A popularização de ferramentas de IA capazes de criar vídeos, imagens e áudios hiper-realistas transformou o ambiente digital em um território de difícil distinção entre realidade e fabricação. O problema deixa de ser apenas tecnológico para se tornar institucional, jurídico e social.
Dados recentes do Observatório Lupa ajudam a dimensionar o cenário: conteúdos falsos produzidos com inteligência artificial cresceram mais de 300% no Brasil entre 2024 e 2025. Mais do que um aumento quantitativo, chama atenção seu direcionamento político cada vez mais evidente. Hoje, quase metade desse material possui viés ideológico, evidenciando o uso estratégico da desinformação para influenciar percepções e comportamentos eleitorais.
Em um ambiente digital marcado pela velocidade e pelo consumo instantâneo de informação, a emoção costuma chegar antes da checagem. Muitas vezes, conteúdos simples, editados fora de contexto ou com pequenas manipulações já são suficientes para gerar engajamento, alimentar narrativas e impactar a percepção do eleitor.
O Tribunal Superior Eleitoral (TSE) já vem adotando medidas importantes, como a proibição de deep fakes sem identificação explícita e a exigência de transparência em conteúdos gerados por inteligência artificial. O Congresso Nacional também discute propostas de responsabilização e aplicação de multas para o uso indevido dessas ferramentas em campanhas eleitorais. Ainda assim, o debate está longe de alcançar a complexidade do problema.
A questão envolve não apenas quem produz conteúdo falso, mas também toda a cadeia de disseminação. Plataformas digitais, redes de compartilhamento e até usuários comuns passam a integrar um ecossistema de propagação cuja responsabilização ainda encontra lacunas jurídicas e operacionais.
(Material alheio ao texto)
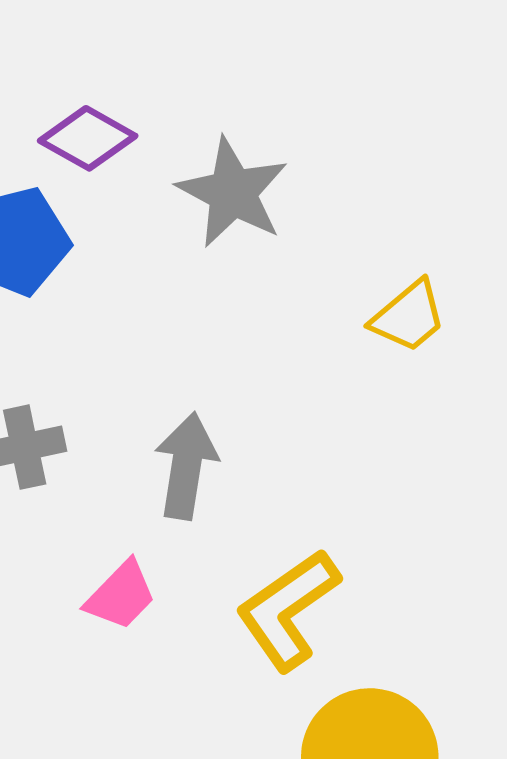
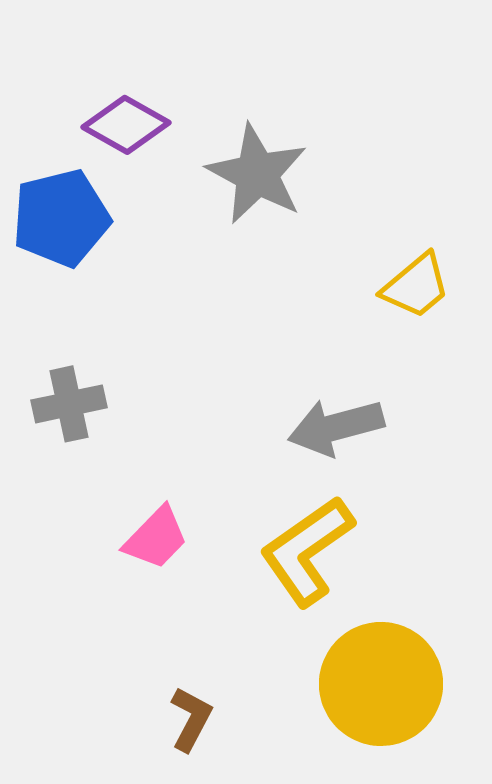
gray arrow: (186, 466) -> (336, 427), moved, turned -114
O debate sobre desinformação não deve se limitar à remoção de conteúdos isolados. É preciso incluir educação midiática, transparência algorítmica, governança de dados, responsabilidade das plataformas e mecanismos ágeis de fiscalização eleitoral.
A divulgação de fatos sabidamente inverídicos pode configurar crime eleitoral, sujeitando responsáveis a multas, detenção e, no caso de candidatos, cassação de registro ou diploma. Mas a eficácia dessas medidas dependerá da capacidade de identificação rápida das práticas abusivas e da atuação coordenada entre Justiça Eleitoral, plataformas digitais e sociedade civil.
A eleição de 2026 poderá representar o maior teste já enfrentado pela democracia brasileira no ambiente digital. Não apenas pela presença da inteligência artificial, mas pela velocidade com que ela amplia a capacidade de manipulação, escala e alcance da desinformação. Mais do que discutir tecnologia, o país precisará discutir confiança. Porque, quando o eleitor perde a capacidade crítica, o debate democrático entra em risco.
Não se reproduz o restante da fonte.